となれば、本連載でもすでに幾度も触れたジェンダーと有名・無名の問題、すなわち有名な音楽は作者の名前など無関係に伝承されていくという事実の、また新たな一例が加わったと勝手に決め込み、大満足で帰路に就いたのである。 さて、チラシ表面の最下段にもご注意を。「ウイメンズプラザフォーラム参加企画」とある。つまりこのコンサートは自立したものではなく、東京都の機関・ウイメンズプラザが毎年主催するフォーラムの一環なのだ。従って今回は私も参加グループの一つとして企画・構成に当たるため、「知られざる女性作曲家&小林緑カンパニー」というグループ名を掲げることとした。実態は私とパートナーだけ二人のグループなのだが、この名前は昨2014年3月8日、国際女性デー当日に実施した日仏女性研究学会主催のコンサート(本連載第44回および45回参照)に際し、企画者としての私の名前を明示する必要があるため、会のメンバーと相談のうえ苦し紛れに付けたもの。女性作曲家の紹介・伝播に専心する人間がほかに見当たらない実情が、こんなところにも影を落としていることを、お分かりいただければありがたい。
もう一つ。このコンサートは主催者ウイメンズプラザの慣例に従い、有料のチケットは発行せず、参加費ないし資料代として、上記の通り1000円を当日お払いいただく。また申し込みの先着250名までを入場可能とするが、残席の余裕があれば、申し込みの有無にかかわらず、当日も受け付けることにしている。チケットの現物がないコンサートは極めて例外的なので、受付に混乱が起きるのではないかしらと今から不安だが、開場の18時30分を目安に、なるべく早めにウイメンズプラザ・ホールまで到着されるよう、お願いするほかない。
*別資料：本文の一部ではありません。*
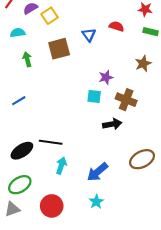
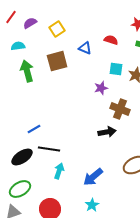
yellow square: (50, 16) -> (57, 29), moved
blue triangle: (89, 35) -> (85, 48), turned -32
green arrow: (27, 59) -> (27, 71), size x1.5
cyan square: (94, 96) -> (116, 69), moved
blue line: (19, 101) -> (34, 129), moved

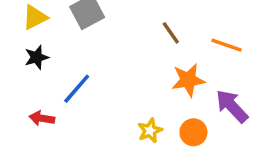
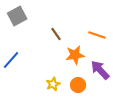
brown line: (171, 33) -> (56, 34), moved

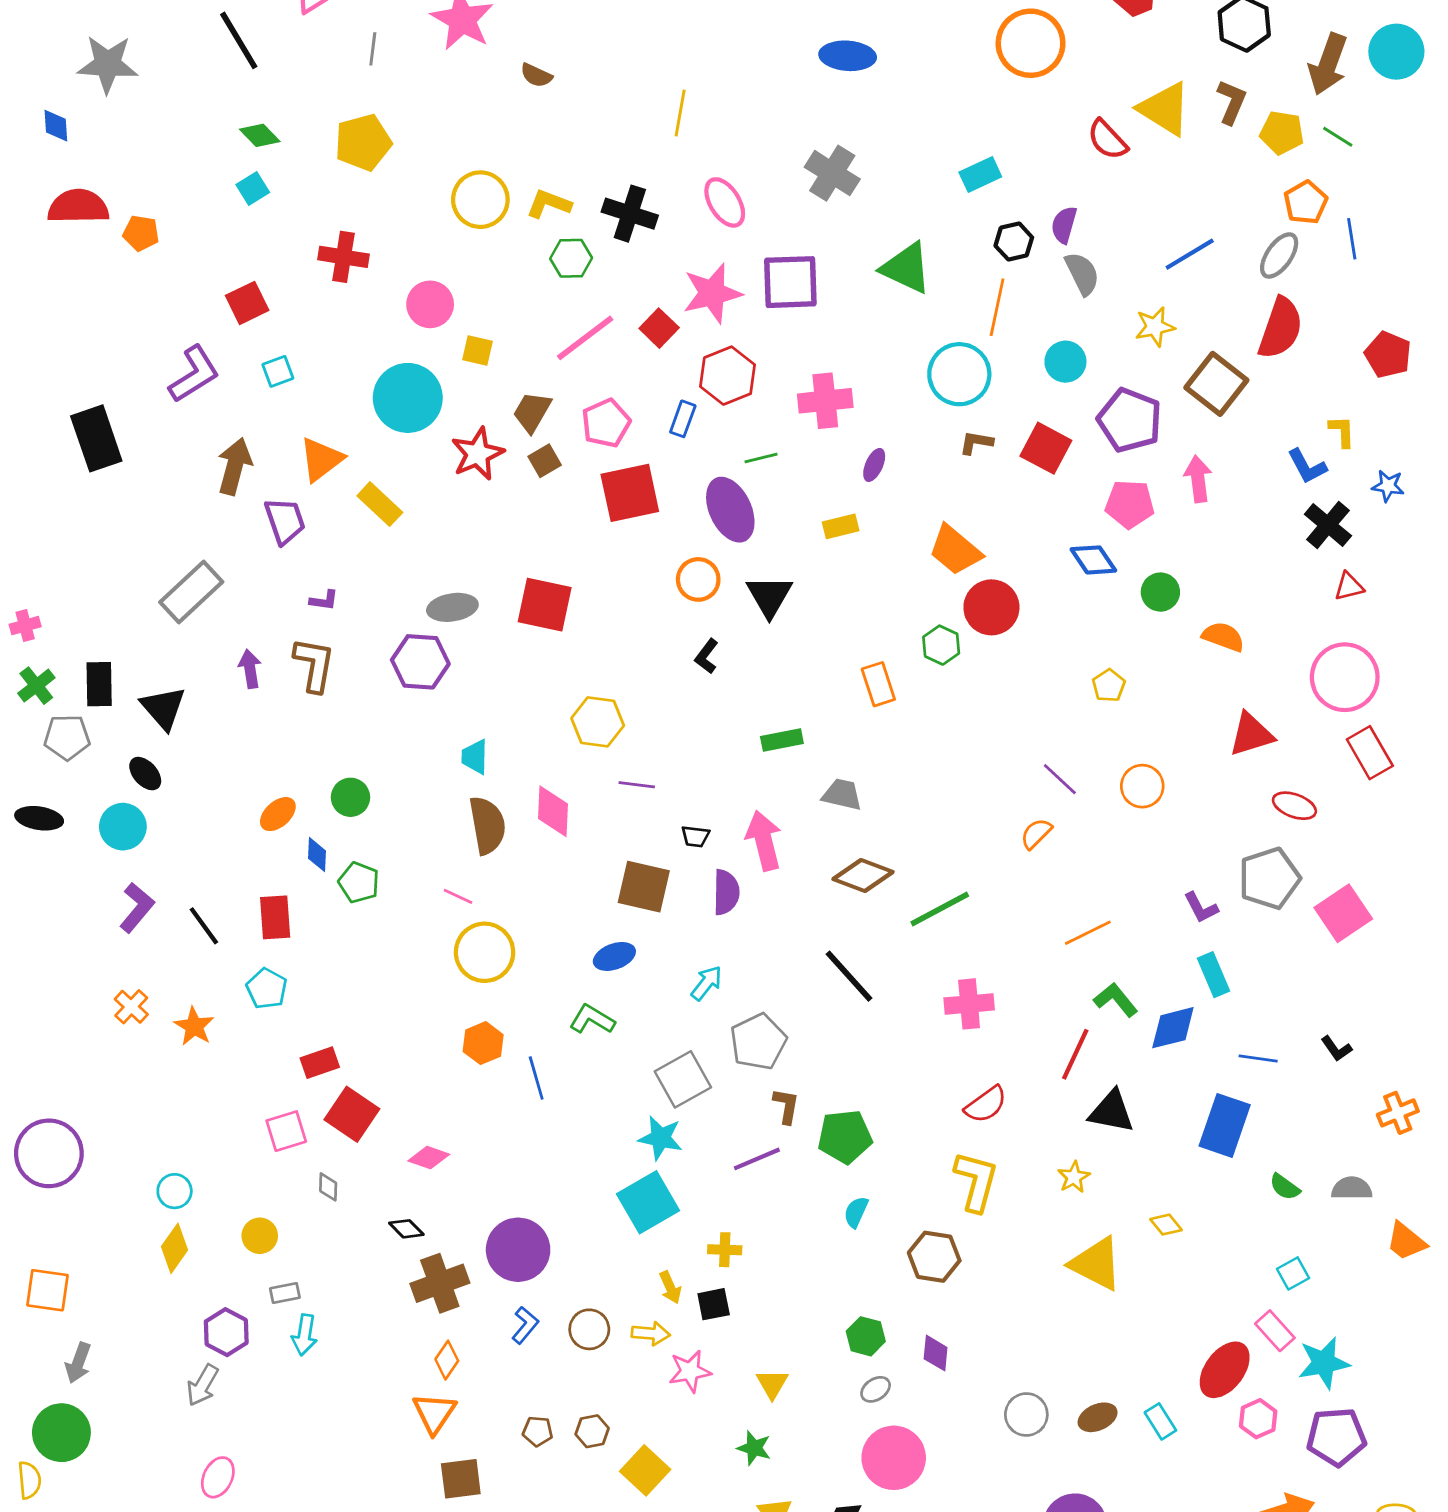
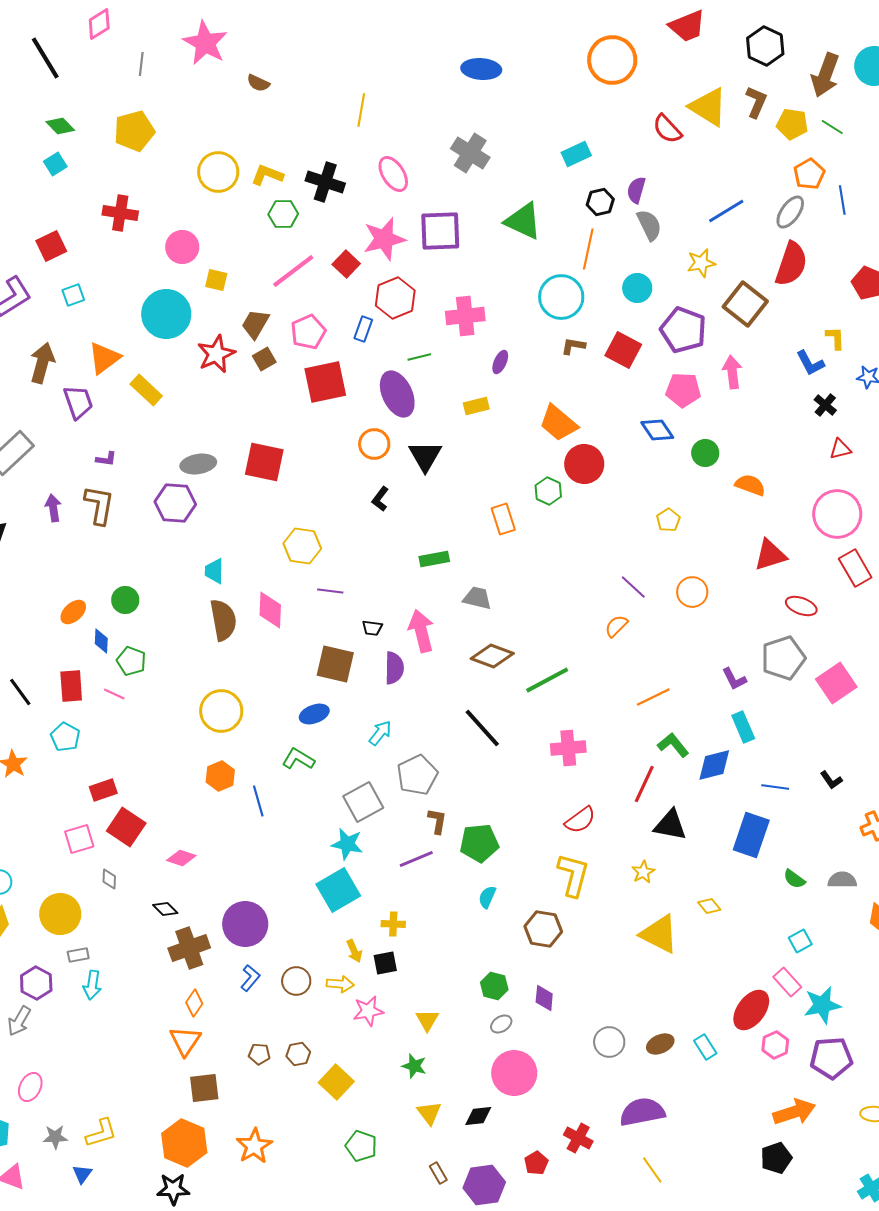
black cross: (1328, 525) -> (825, 405), size x0.7
pink line: (458, 896) -> (114, 694), moved
yellow circle: (260, 1236) -> (60, 914), size x1.6

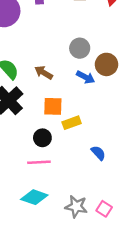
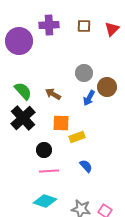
blue arrow: (86, 77) -> (89, 98), turned 91
black circle: (42, 138) -> (44, 150), moved
blue semicircle: (98, 153) -> (86, 166), moved

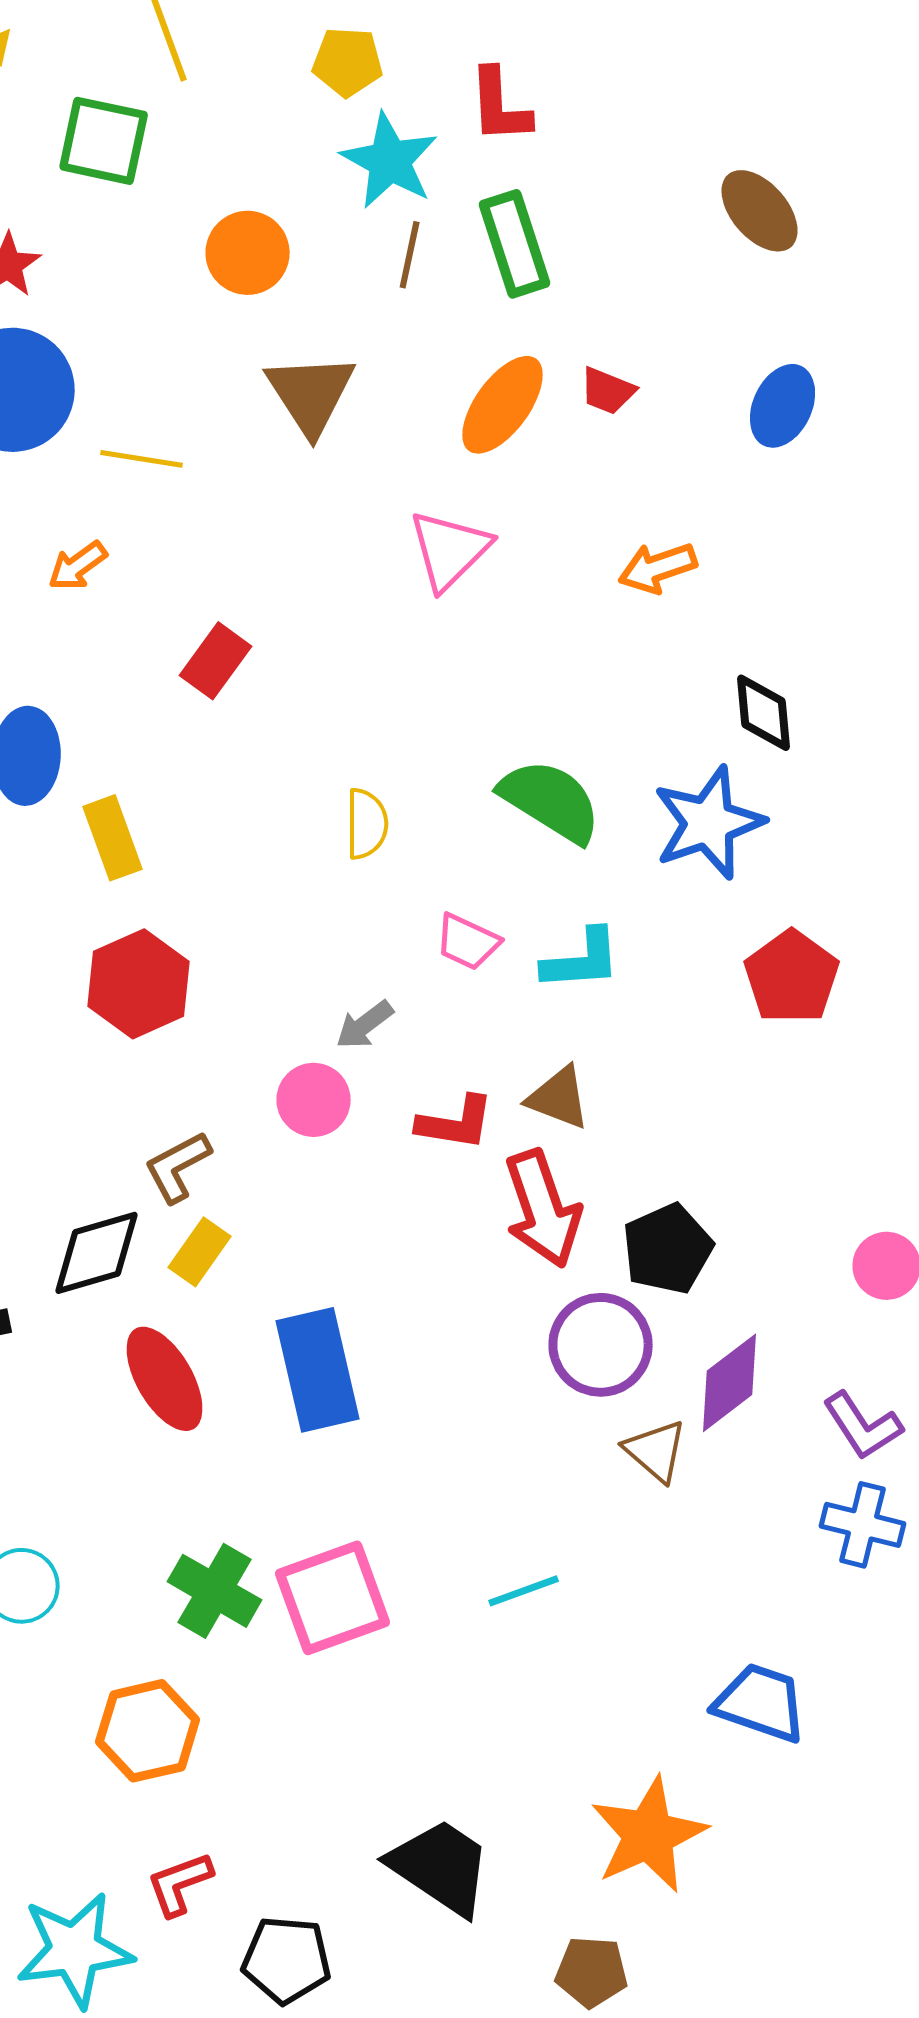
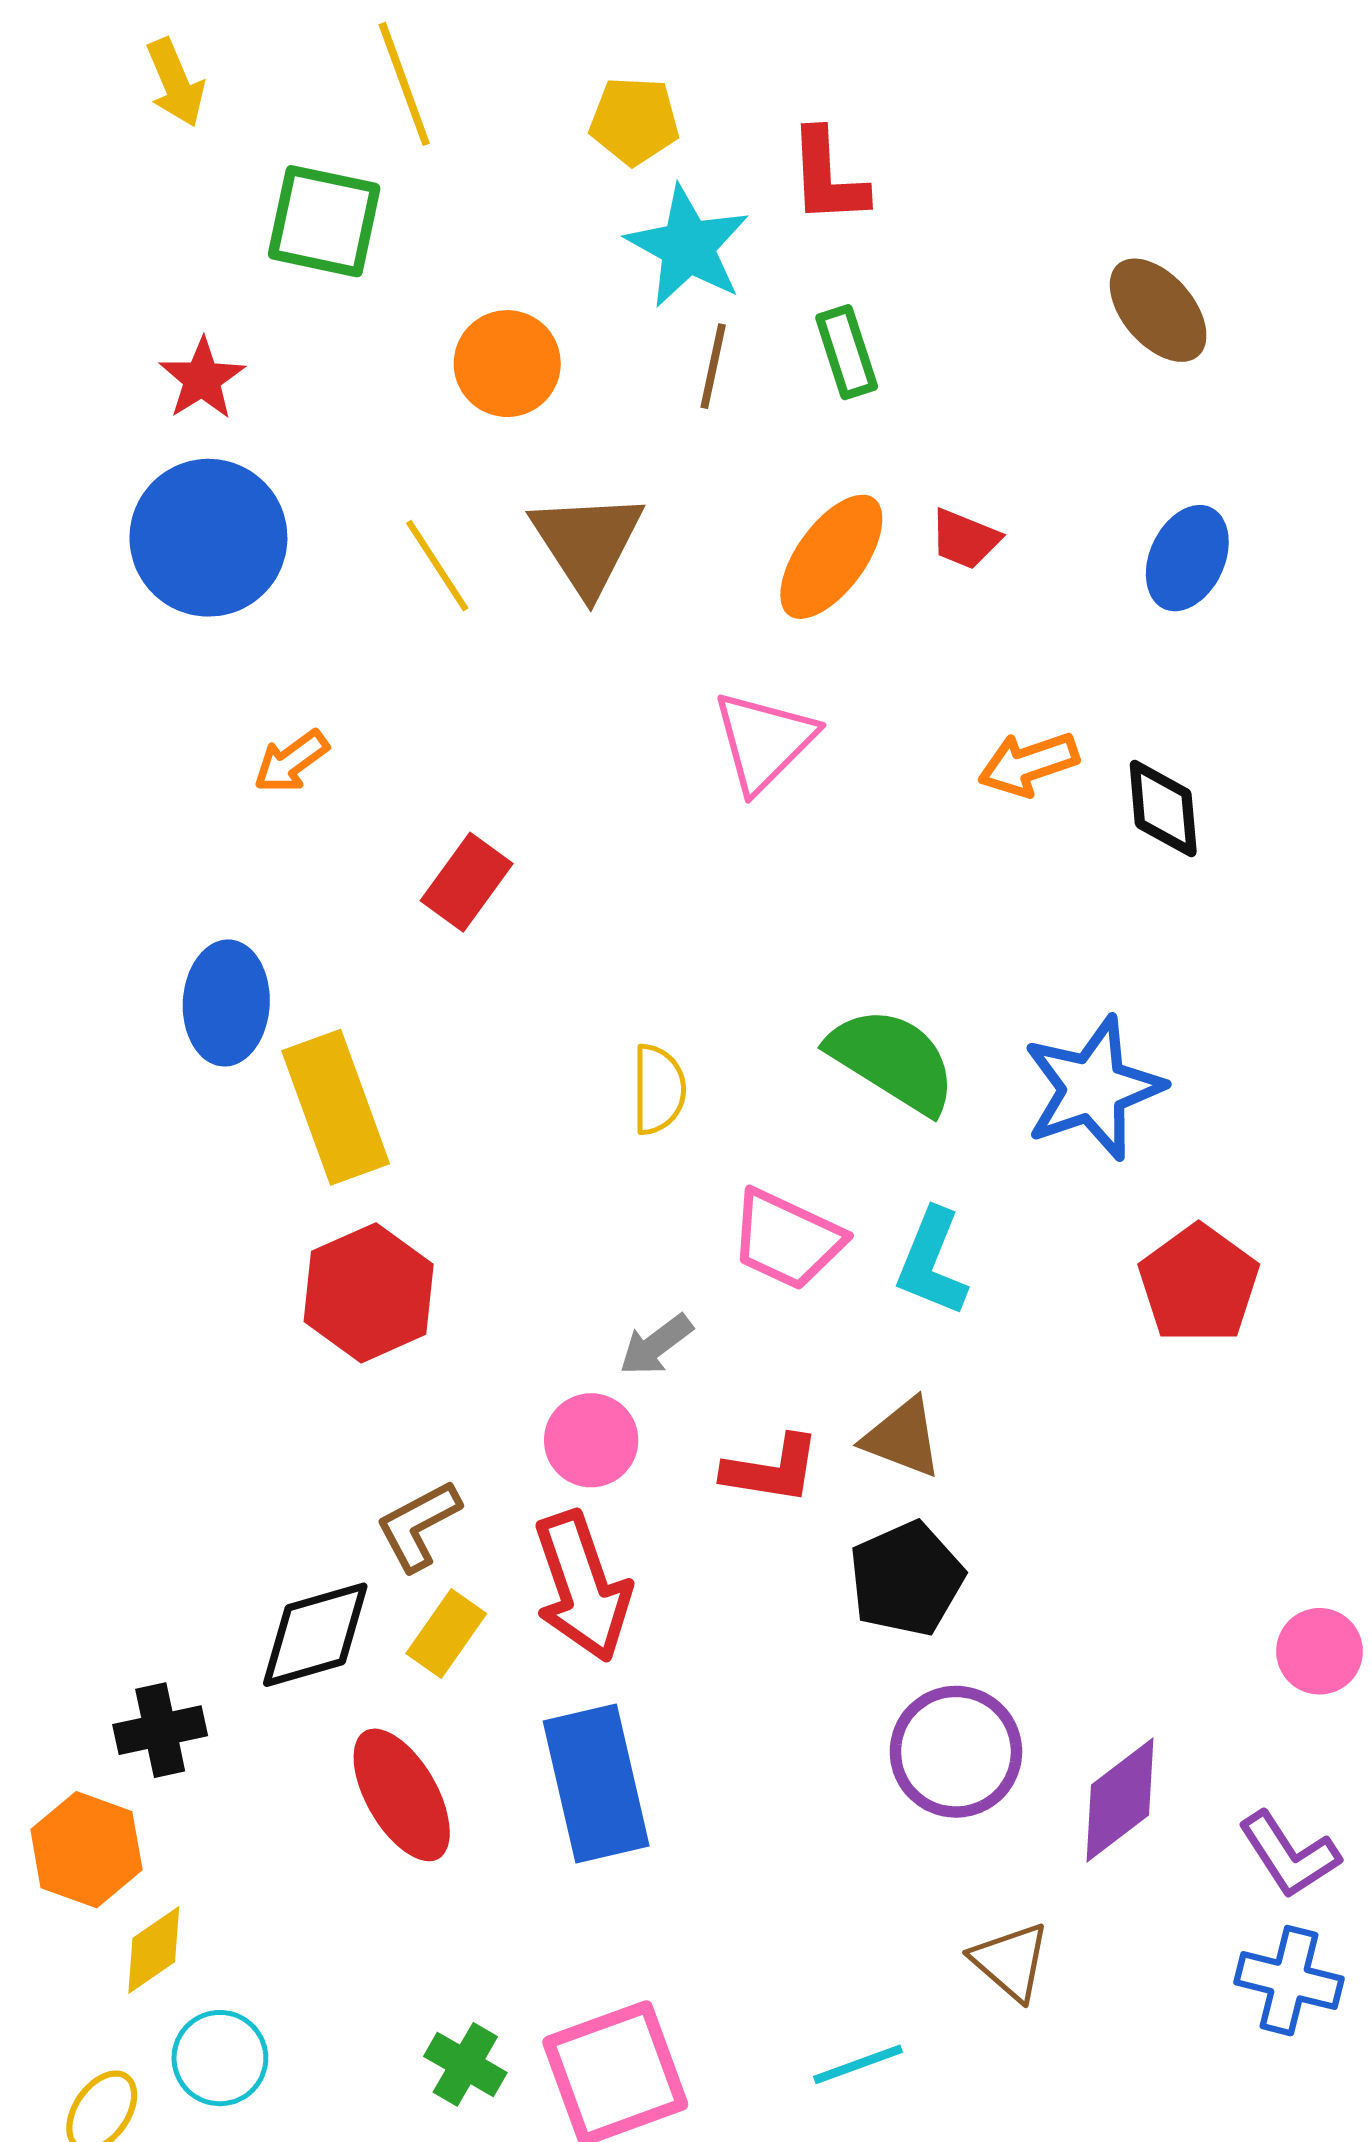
green rectangle: (515, 244) -> (847, 352), size x0.7
yellow line: (142, 459) -> (437, 566), moved, turned 48
black diamond: (764, 713) -> (1163, 808), moved
yellow rectangle: (113, 838) -> (336, 1107), size x1.4
pink trapezoid: (468, 942) -> (787, 1239), size x1.4
cyan L-shape: (582, 960) -> (932, 1262), turned 116
red arrow: (543, 1209) -> (582, 1586), moved
black pentagon: (668, 1249) -> (906, 1579), moved
brown triangle: (656, 1451) -> (1011, 1961), moved
green cross: (215, 1591) -> (465, 2064), size x0.7

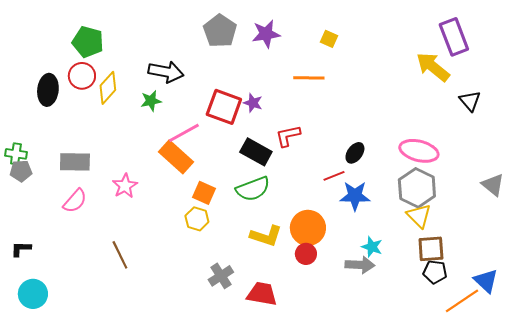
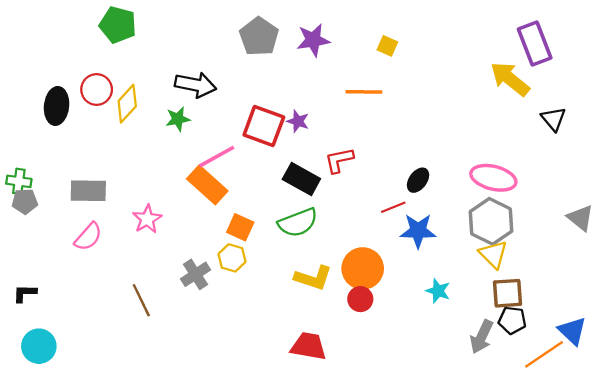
green pentagon: (88, 42) -> (118, 25), moved
gray arrow: (360, 265) -> (482, 337), moved, turned 112
gray cross: (221, 276) -> (195, 274), moved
それにしてもコンサートの宣伝ばかりではどうも―とためらっていた今朝、東京新聞一面に「9・19を忘れない」の大見出し!
そういえばこの9・19をタイトルに、『君死にたもうことなかれ』を絡め、ある」演劇集団の会誌に短文を寄稿したばかりという事実を思い出した。そこでそれを手直しのうえ再録させていただく。もちろん今回のコンサートは吉田隆子ばかりでなく、ピアニスト/作曲家/妻としての葛藤に悩んだクララ・シューマン、フランス2月革命の前後、社会参画にかかわったポリーヌ・ヴィアルド、あからさまなジェンダー差別を被ったルイーゼ・アドルファ・ルボーといった3人のヨーロッパ女性も取り上げる。
だが、なんといってもこの時勢、隆子と晶子のコラボに拠る『君死にたもうことなかれ』目当てにお出かけくださるが多かろうと予想されるので、どうぞご了解ください。
「9・19」のあとさき
2015年夏、この国を”どん底“に陥れた政情は、逆に私の積年のモヤモヤを払い落してくれました。安保法の強行”採決”(もどき)という暴挙が出来した今、音楽を通してはっきり社会にモノ申すことは正しい!否、このトンデモ時代を生き抜くには文化芸能の力に頼るほかない…これを確信することができたのですから。歴史や業界によって不当にも闇に葬られてきた女性作曲家をライフワークと定めて20年以上経ちますが、ここにきてようやく、女性―社会政治―音楽を繋ぎ合わせてくれる対象に巡り合えたのです。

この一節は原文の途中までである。